Platform: Windows, Linux

Variants: Ransom.Win64.LOCKBIT.THGOGBB.enc

Damage potential: Malware infection, file encryption, file corruption and loss, system performance issues, network connectivity problems, and financial loss.


BabLock (or Rorschach) is a sophisticated, customizable ransomware that encrypts a victim’s computer files faster than other ransomware types. The attackers then demand the victim to pay ransom for the files to be released, typically by displaying a note with instructions on the victim’s computer. BabLock mainly targets small to medium-sized businesses and industrial companies. Once the malware infects a domain controller with admin privileges, it may spread across the local area network.

Possible symptoms

The main symptom of a BabLock infection is file encryption. You may notice that you can no longer open the files you normally use on your computer. Other symptoms of BabLock may include:

  • Modified file names (e.g., "1.jpg" may become "1.jpg.slpqne.37").
  • A ransom note named "_r_e_a_d_m_e.txt."
  • Desktop wallpaper change (e.g., displaying a message).
  • Sluggish computer performance.
  • Increased CPU and disk activity.
  • Antivirus scanner alerts you about an infection.

Sources of the infection

BabLock may spread in several ways, from social engineering attacks to system vulnerabilities. Let’s look at how BabLock may infect organization networks.
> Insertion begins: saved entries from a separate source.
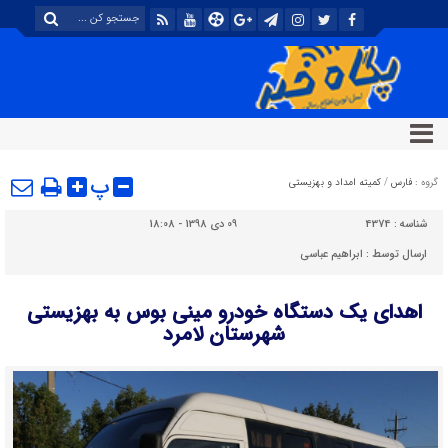
پ
گروه :
فارس
/
کمیته امداد و بهزیستی
شناسه :
4374
09 دی 1398 - 18:08
ارسال توسط :
ابراهیم عباسی
اهدای یک دستگاه خودرو مینی بوس به بهزیستی
شهرستان لامرد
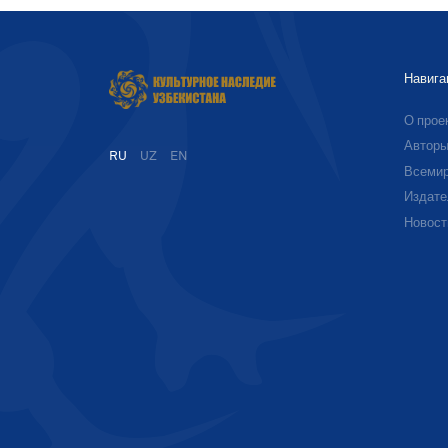
Навига
О прое
Автор
RU
UZ
EN
Всемир
Издате
Новост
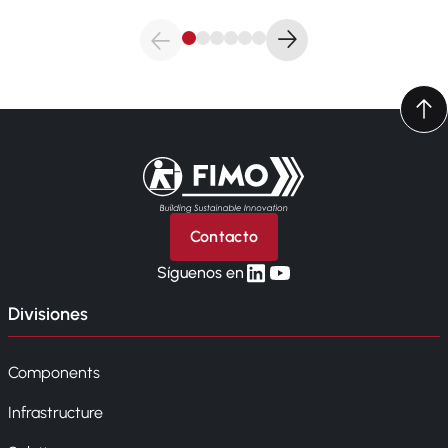
Volver a la página principal
Contacto
linkedin
yt
Síguenos en
Divisiones
Components
Infrastructure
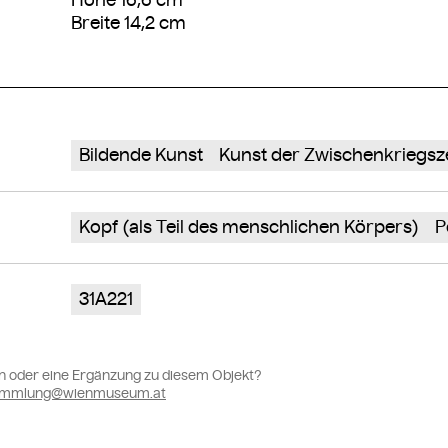
Breite 14,2 cm
Bildende Kunst
Kunst der Zwischenkriegsze
Kopf (als Teil des menschlichen Körpers)
P
31A221
n oder eine Ergänzung zu diesem Objekt?
sammlung@wienmuseum.at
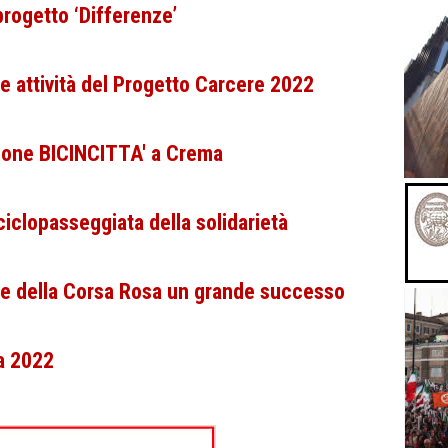
rogetto ‘Differenze’
 attività del Progetto Carcere 2022
zione BICINCITTA' a Crema
iclopasseggiata della solidarietà
ne della Corsa Rosa un grande successo
a 2022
  • Security vulnerabilities. Attackers may spread BabLock by targeting unpatched vulnerabilities in the system or network (e.g., operating systems or web applications).
  • Phishing emails. BabLock may also spread through phishing or spear phishing attacks that target company employees.
  • Malvertising. BabLock may spread through malicious online advertisements. Malvertising may appear on legitimate websites alongside safe ads, making it difficult to spot.
  • Software downloads. Downloading and installing software from an unsafe or unofficial source may lead to a BabLock infection.
  • Drive-by downloads. Users may unknowingly download BabLock by visiting an unsafe website.
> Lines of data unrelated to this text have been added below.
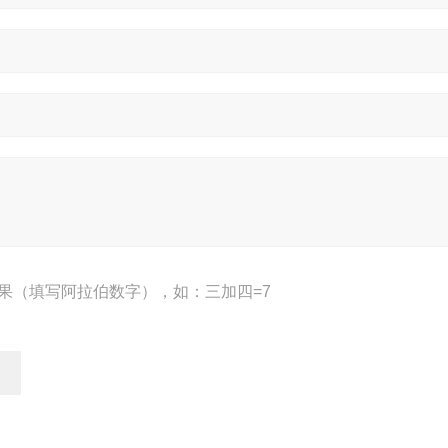
果（填写阿拉伯数字），如：三加四=7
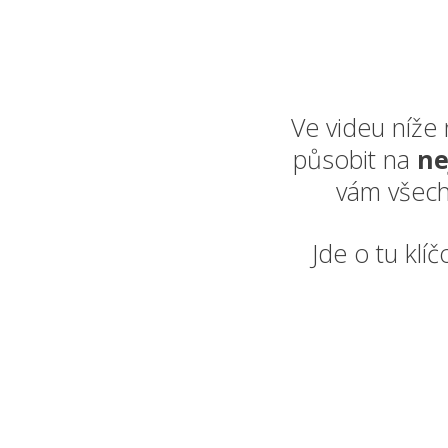
Ve videu níže
působit na
ne
vám všech
Jde o tu klí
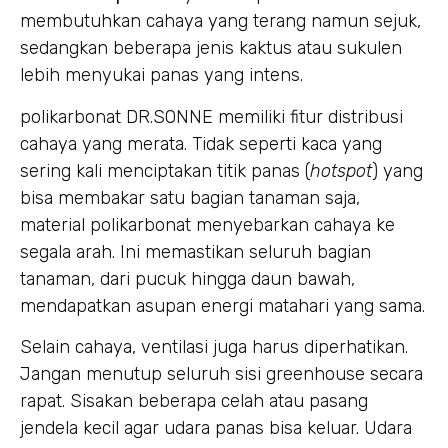
membutuhkan cahaya yang terang namun sejuk,
sedangkan beberapa jenis kaktus atau sukulen
lebih menyukai panas yang intens.
polikarbonat DR.SONNE memiliki fitur distribusi
cahaya yang merata. Tidak seperti kaca yang
sering kali menciptakan titik panas (
hotspot
) yang
bisa membakar satu bagian tanaman saja,
material polikarbonat menyebarkan cahaya ke
segala arah. Ini memastikan seluruh bagian
tanaman, dari pucuk hingga daun bawah,
mendapatkan asupan energi matahari yang sama.
Selain cahaya, ventilasi juga harus diperhatikan.
Jangan menutup seluruh sisi greenhouse secara
rapat. Sisakan beberapa celah atau pasang
jendela kecil agar udara panas bisa keluar. Udara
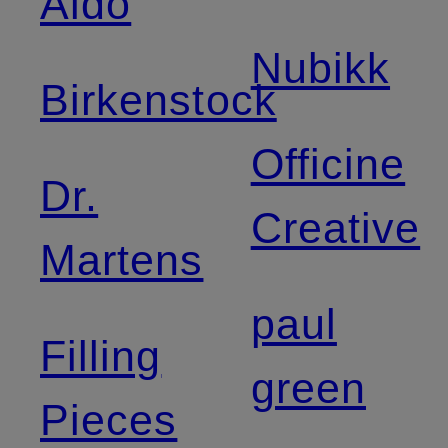
Aldo
Nubikk
Birkenstock
Officine
Dr.
Creative
Martens
paul
Filling
green
Pieces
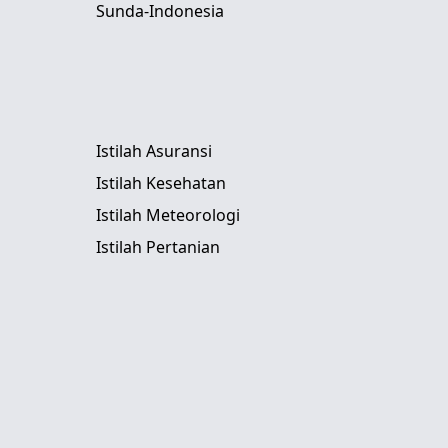
Sunda-Indonesia
Istilah Asuransi
Istilah Kesehatan
Istilah Meteorologi
Istilah Pertanian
Ransomware attacks can cause severe damage, so taking the necessary steps to prevent them is important. Here’s how to protect your devices from BabLock:

  • Regularly update your software. BabLock often targets unpatched system and network vulnerabilities, so make sure you don’t delay security patches and updates.
  • Beware of phishing emails. If you get an email that sounds unusually urgent or a little off, don’t open any attachments or click on links.
  • Browse with caution. Cybercriminals may spread BabLock via fake websites. Be careful before visiting a website, and always double-check the URL for misspelled words or anything else suspicious.
  • Provide cybersecurity training. Employee training is crucial in preventing ransomware attacks in businesses — people need to know how to recognize and report any potential threats.
  • Use NordVPN. A VPN boosts your overall online security. However, NordVPN also offers Threat Protection Pro — an advanced cybersecurity feature that blocks malicious sites, web trackers, and annoying ads. Plus, it checks files for malware during download.


Because BabLock is a stealthy and sophisticated type of ransomware, removing it can be challenging. It is best to use a reputable antivirus, though not all antiviruses may detect BabLock on your system. You may also need to use a trusted ransomware decryption tool to access your data without paying the ransom.